→ **Instructions for the task**
Among the entries below, please repeat exactly and only the lines from the line containing "історією бібліотеки та ра" to the line containing "суспільстві.", both lines included.

(Stored data entries)
►

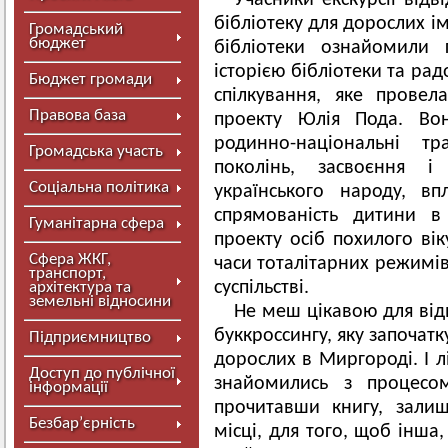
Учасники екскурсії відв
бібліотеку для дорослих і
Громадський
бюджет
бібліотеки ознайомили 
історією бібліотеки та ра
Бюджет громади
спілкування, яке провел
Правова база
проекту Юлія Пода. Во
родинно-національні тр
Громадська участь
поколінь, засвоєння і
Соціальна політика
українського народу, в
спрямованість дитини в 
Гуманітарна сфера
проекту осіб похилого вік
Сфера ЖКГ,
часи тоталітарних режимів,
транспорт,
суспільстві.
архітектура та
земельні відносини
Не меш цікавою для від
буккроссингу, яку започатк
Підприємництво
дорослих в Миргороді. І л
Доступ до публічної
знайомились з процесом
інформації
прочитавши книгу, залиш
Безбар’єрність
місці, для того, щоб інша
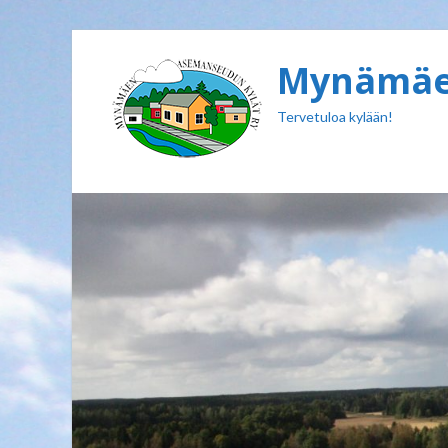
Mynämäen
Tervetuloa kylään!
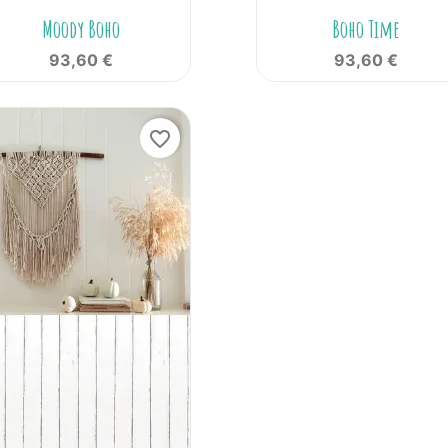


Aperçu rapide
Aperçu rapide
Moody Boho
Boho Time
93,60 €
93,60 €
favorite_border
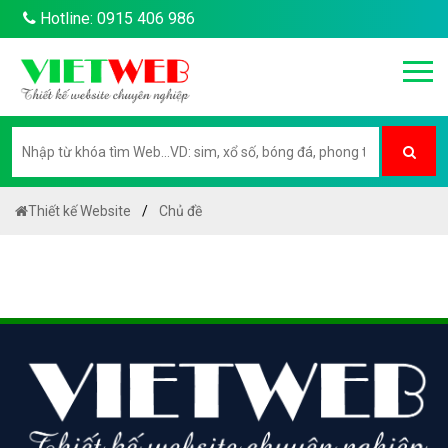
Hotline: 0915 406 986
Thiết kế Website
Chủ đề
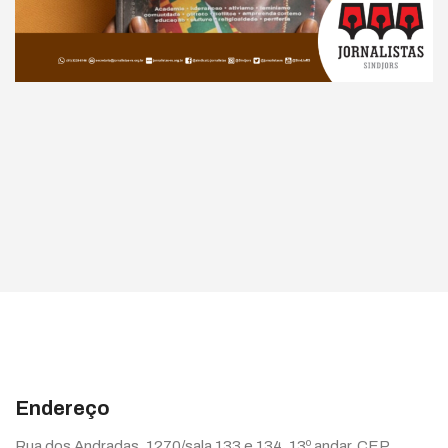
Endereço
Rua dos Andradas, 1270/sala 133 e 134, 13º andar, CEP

◄

→ **Solved problem**
історією бібліотеки та ра
Бюджет громади
спілкування, яке провел
Правова база
проекту Юлія Пода. Во
родинно-національні тр
Громадська участь
поколінь, засвоєння і
Соціальна політика
українського народу, в
спрямованість дитини в 
Гуманітарна сфера
проекту осіб похилого вік
Сфера ЖКГ,
часи тоталітарних режимів,
транспорт,
суспільстві.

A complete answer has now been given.